▶ _Exercise aim_
All entries are to be quoted exactly; the images stay out of the copy.

▶ _Extracted records_
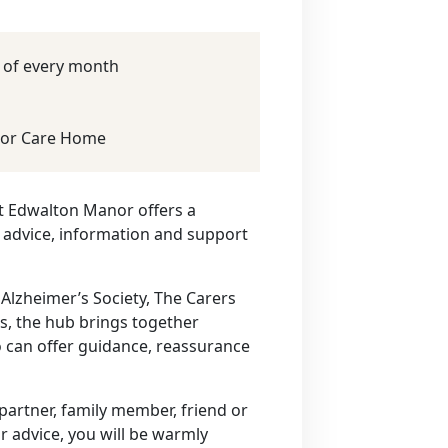
y of every month
or Care Home
t Edwalton Manor offers a
 advice, information and support
 Alzheimer’s Society, The Carers
rs, the hub brings together
 can offer guidance, reassurance
artner, family member, friend or
r advice, you will be warmly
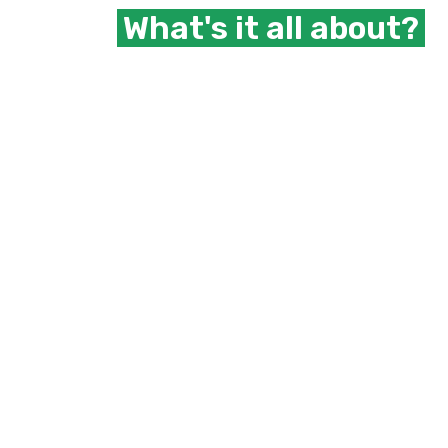
What's it all about?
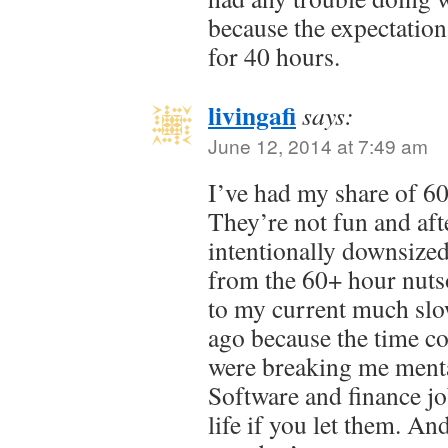
because the expectatio
for 40 hours.
livingafi
says:
June 12, 2014 at 7:49 am
I’ve had my share of 60
They’re not fun and afte
intentionally downsized
from the 60+ hour nut
to my current much slo
ago because the time c
were breaking me menta
Software and finance jo
life if you let them. An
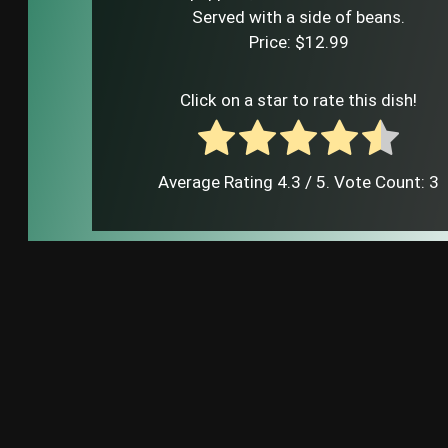
Served with a side of beans.
Price: $12.99
Click on a star to rate this dish!
Average Rating
4.3
/ 5. Vote Count:
3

▶ _Output below_
y of every month
or Care Home
t Edwalton Manor offers a
 advice, information and support
 Alzheimer’s Society, The Carers
rs, the hub brings together
 can offer guidance, reassurance
artner, family member, friend or
r advice, you will be warmly
What's it all about?
because the expectatio
for 40 hours.
livingafi
says:
June 12, 2014 at 7:49 am
I’ve had my share of 60
They’re not fun and afte
intentionally downsized
from the 60+ hour nut
to my current much slo
ago because the time c
were breaking me menta
Software and finance jo
life if you let them. An
Served with a side of beans.
Price: $12.99
Click on a star to rate this dish!
Average Rating
4.3
/ 5. Vote Count:
3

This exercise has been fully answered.